• Problem to work on
Below is a block of entries; repeat exactly the lines starting at the line that contains "broedbiologie aan elkaar te koppelen." and ending at the line that contains "ecologische gradiënt van de Arctis tot", both included.

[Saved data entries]

______________________________

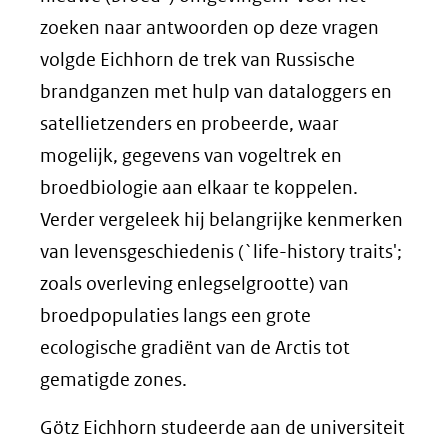
zoeken naar antwoorden op deze vragen
volgde Eichhorn de trek van Russische
brandganzen met hulp van dataloggers en
satellietzenders en probeerde, waar
mogelijk, gegevens van vogeltrek en
broedbiologie aan elkaar te koppelen.
Verder vergeleek hij belangrijke kenmerken
van levensgeschiedenis (`life-history traits';
zoals overleving enlegselgrootte) van
broedpopulaties langs een grote
ecologische gradiënt van de Arctis tot
gematigde zones.
Götz Eichhorn studeerde aan de universiteit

______________________________

• Exercise output
broedbiologie aan elkaar te koppelen.
Verder vergeleek hij belangrijke kenmerken
van levensgeschiedenis (`life-history traits';
zoals overleving enlegselgrootte) van
broedpopulaties langs een grote
ecologische gradiënt van de Arctis tot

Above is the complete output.